The retroactivity issue presents itself as obvious in some respects—why couldn’t the Court issue a prospective only decision? And yet, this issue has troubled the Court, and it appeared as a consideration in Quill itself. The retroactivity issue is also being addressed in the briefs in the case (South Dakota’s merits brief was filed on Monday), and the Court is sure to bring up the issue in oral arguments in April. It seems possible that the Court would have enough votes to overturn Quill on its merits, but that no clear majority would appear regarding the retroactivity of its holding. Worst case, disagreement about that issue could cause some Justices to get cold feet on the primary issue. For these reasons, it is worth exploring retroactivity from a couple of different angles.

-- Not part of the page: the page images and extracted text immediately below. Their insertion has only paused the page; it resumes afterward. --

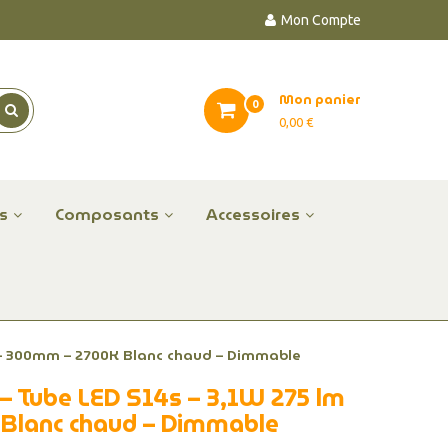
Mon Compte
Mon panier
0
0,00 €
es
Composants
Accessoires
 – 300mm – 2700K Blanc chaud – Dimmable
– Tube LED S14s – 3,1W 275 lm
Blanc chaud – Dimmable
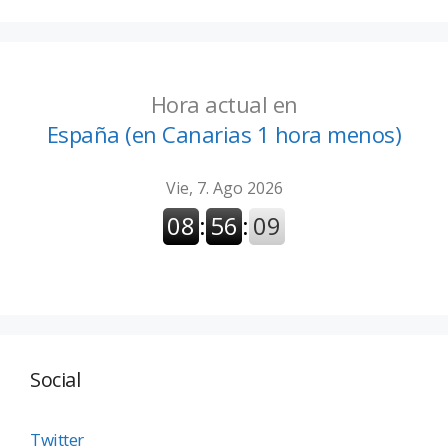
Hora actual en
España (en Canarias 1 hora menos)
Social
Twitter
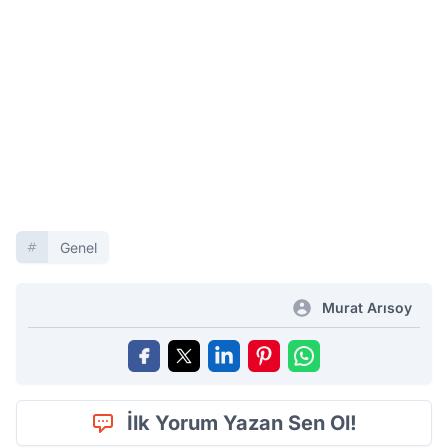
Genel
Murat Arısoy
İlk Yorum Yazan Sen Ol!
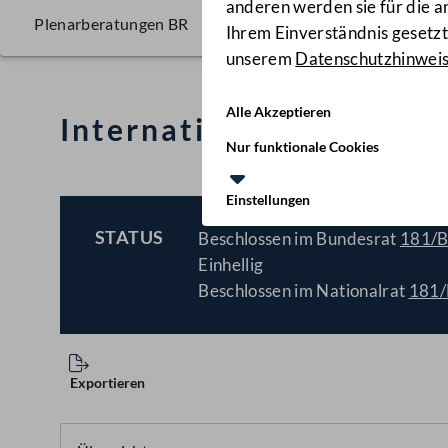
anderen werden sie für die 
Plenarberatungen BR
Ihrem Einverständnis gesetzt.
unserem
Datenschutzhinwei
Alle Akzeptieren
Internationales Trope
Nur funktionale Cookies
Einstellungen
STATUS
Beschlossen im Bundesrat
181/
BESCHLOSSEN
Einhellig
Beschlossen im Nationalrat
181
Exportieren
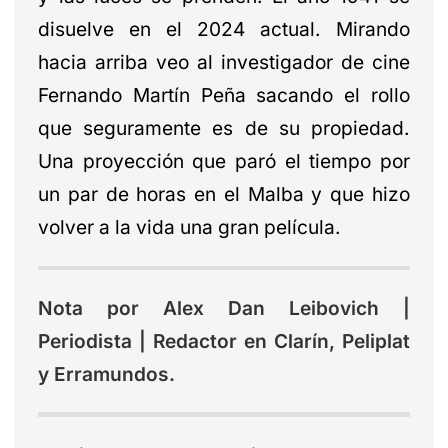
disuelve en el 2024 actual. Mirando
hacia arriba veo al investigador de cine
Fernando Martín Peña sacando el rollo
que seguramente es de su propiedad.
Una proyección que paró el tiempo por
un par de horas en el Malba y que hizo
volver a la vida una gran película.
Nota por Alex Dan Leibovich |
Periodista | Redactor en Clarín, Peliplat
y Erramundos.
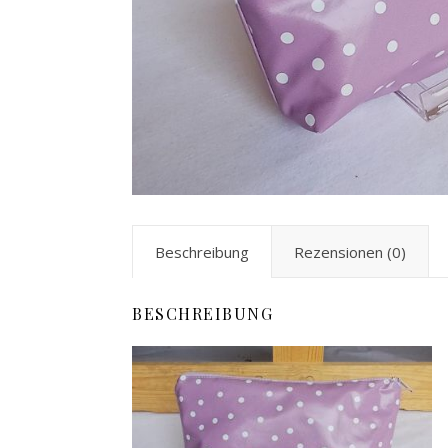
Beschreibung
Rezensionen (0)
BESCHREIBUNG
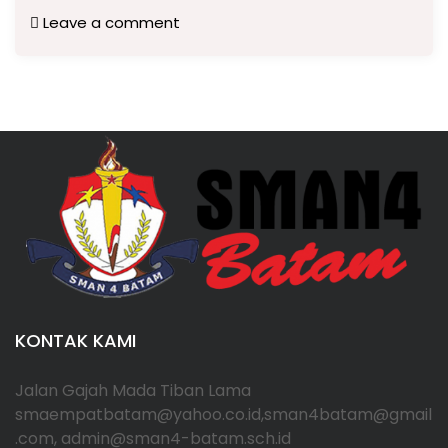
Leave a comment
KONTAK KAMI
Jalan Gajah Mada Tiban Lama
smaempatbatam@yahoo.co.id,sman4batam@gmail
.com, admin@sman4-batam.sch.id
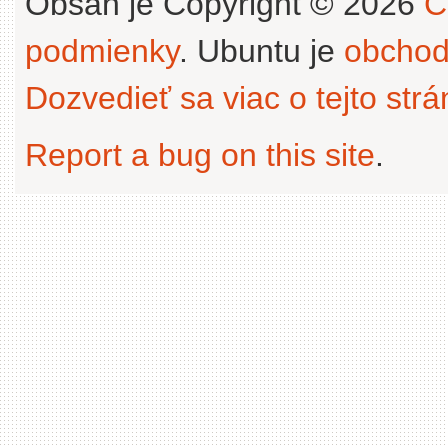
Obsah je Copyright © 2026
C
podmienky
. Ubuntu je
obchod
Dozvedieť sa viac o tejto str
Report a bug on this site
.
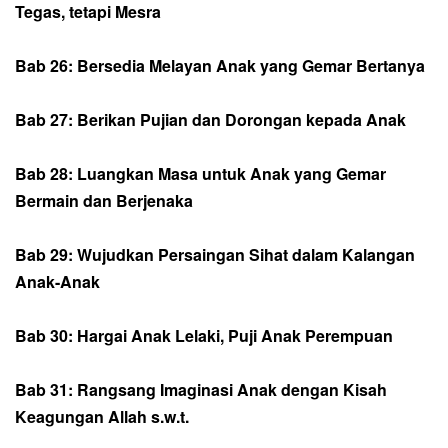
Tegas, tetapi Mesra
Bab 26: Bersedia Melayan Anak yang Gemar Bertanya
Bab 27: Berikan Pujian dan Dorongan kepada Anak
Bab 28: Luangkan Masa untuk Anak yang Gemar
Bermain dan Berjenaka
Bab 29: Wujudkan Persaingan Sihat dalam Kalangan
Anak-Anak
Bab 30: Hargai Anak Lelaki, Puji Anak Perempuan
Bab 31: Rangsang Imaginasi Anak dengan Kisah
Keagungan Allah s.w.t.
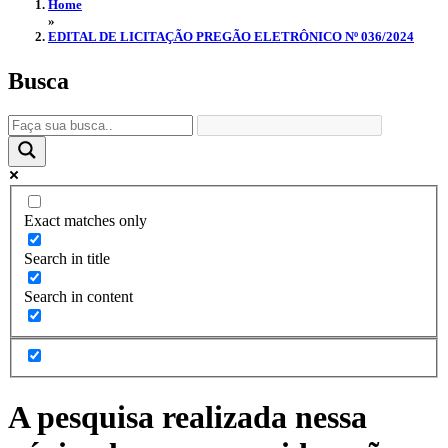
Home
»
EDITAL DE LICITAÇÃO PREGÃO ELETRÔNICO Nº 036/2024
Busca
Exact matches only
Search in title
Search in content
A pesquisa realizada nessa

The Appropriateness of Prospectivity
I don’t want to use this post to lay out the doctrinal foundations of the Court’s retroactivity position. Daniel walked though that quite well, and I highly recommend that interested readers give his post a thorough review. He provides a very good explanation of the positive law on this issue, and I agree that the Court would be well within its power and precedent to issue a prospective-only ruling. (A very interested reader could also note that a plurality of the Court did apply a tax ruling on a prospective basis in American Trucking Associations, Inc. v. Smith, 496 U.S. 167 (1990).)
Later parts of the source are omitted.